Chateau Montebello offers what may be the most unusual hotel amenity yet. Free curling lessons offered every morning at 10 a.m.

montebello lobby

If you’re not up on the Olympic sport that the IOC added to its official roster in 1998, this baronial log castle in the wilds of Canada is the perfect place to polish your skills or at least the lingo.

Curling, the sport that clutters the Pyeongchang calendar for longer than any other (18 full days), uses special brooms, special shoes and special commands (“hurry hard” is an exuberant exhortation shouted at the skips), all of which can be mastered at Le Chateau Montebello.curling

Of course, if you don’t relish the idea of hurling a 42-pound polished granite orb across a long sheet of ice, this romantic getaway also offers cross-country skiing, snow shoeing, dog-sledding as well as Land Rover Off-Road Driving school.
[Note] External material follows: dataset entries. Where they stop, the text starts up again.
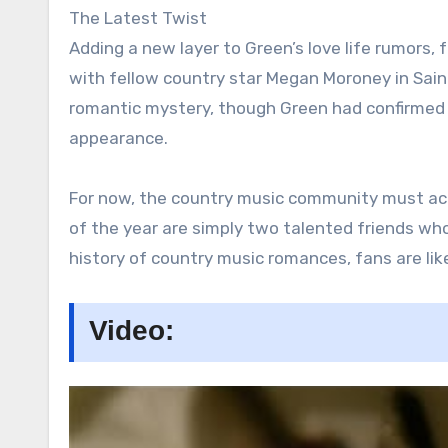
The Latest Twist
Adding a new layer to Green’s love life rumors,
with fellow country star Megan Moroney in Sain
romantic mystery, though Green had confirmed 
appearance.
For now, the country music community must acce
of the year are simply two talented friends wh
history of country music romances, fans are like
Video:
And that’s just in the winter.

But here are four more reasons to “hurry hard” to Le Chateau Montebello:

1. Le Chateau Montebello is set on 65,000 acres of ooh-la-la wilderness. Bordered on one side by the wide waters of the Ottawa River, it’s one of the last surviving land grants from a 17th-century French king and it is gorgeous, a true respite from big city life. Harold Saddlemire, the Swiss-American entrepreneur who built it in 1930 as a private club for prime ministers, bank presidents and foreign dignitaries, conceived it as Lucerne-in-Quebec.

2. From the beginning Le Chateau Montebello has inspired awe and an anything-is-possible mentality. In order to open on July 1, Canada’s Independence Day, Finnish master builder Victor Nymark, hired an army of 3500 laborers to work around the clock. To assuage the local cure’ who insisted it was a sin to work on the Sabbath, Nymark sent him to Rome to get a dispensation from the Pope. Of course, by the time he returned (going by boat, it took a while) the 10,000 huge pine logs and the cathedral-like lobby with its massive six-sided, six-story stone fireplace were already in place,  just in time for the grand opening masquerade ball.

3. It regularly hosts bigwigs. Although it’s no longer a private club (it’s now part of the luxury Fairmont chain, a AAA Four Diamond hotel), it still attracts people you read about in the headlines. It has hosted the G7 Summit, a NATO Summit, the Bilderberg Group and lots of movie stars.

4. The food, the food. Suffice it to say, you don’t find many fine French restaurants in the middle of rustic wilderness. Aux Chantignoles offers an extensive wine list to accompany such dishes as pan seared foie gras with pear tarte, goat’s cheese crusted rack of lamb, pan-seared Arctic char and wild mushroom roasted beef tenderloin. Whatever you do, don’t miss the maple crepes at breakfast or the Sunday brunch that’s probably more famous that the celebrity clientele.